● **What you have to do**
Leave every picture out, and print the full listing again exactly.

### The records

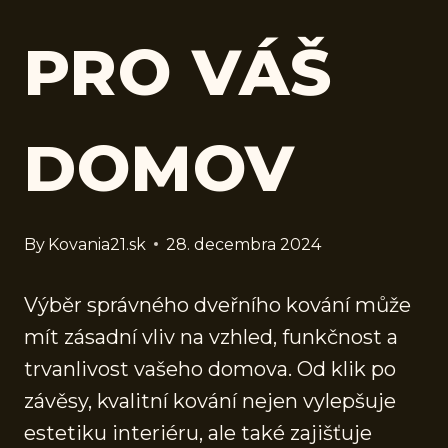
PRO VÁŠ
DOMOV
By
Kovania21.sk
28. decembra 2024
Výběr správného dveřního kování může
mít zásadní vliv na vzhled, funkčnost a
trvanlivost vašeho domova. Od klik po
závěsy, kvalitní kování nejen vylepšuje
estetiku interiéru, ale také zajišťuje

######

● **Task result**
PRO VÁŠ
DOMOV
By
Kovania21.sk
28. decembra 2024
Výběr správného dveřního kování může
mít zásadní vliv na vzhled, funkčnost a
trvanlivost vašeho domova. Od klik po
závěsy, kvalitní kování nejen vylepšuje
estetiku interiéru, ale také zajišťuje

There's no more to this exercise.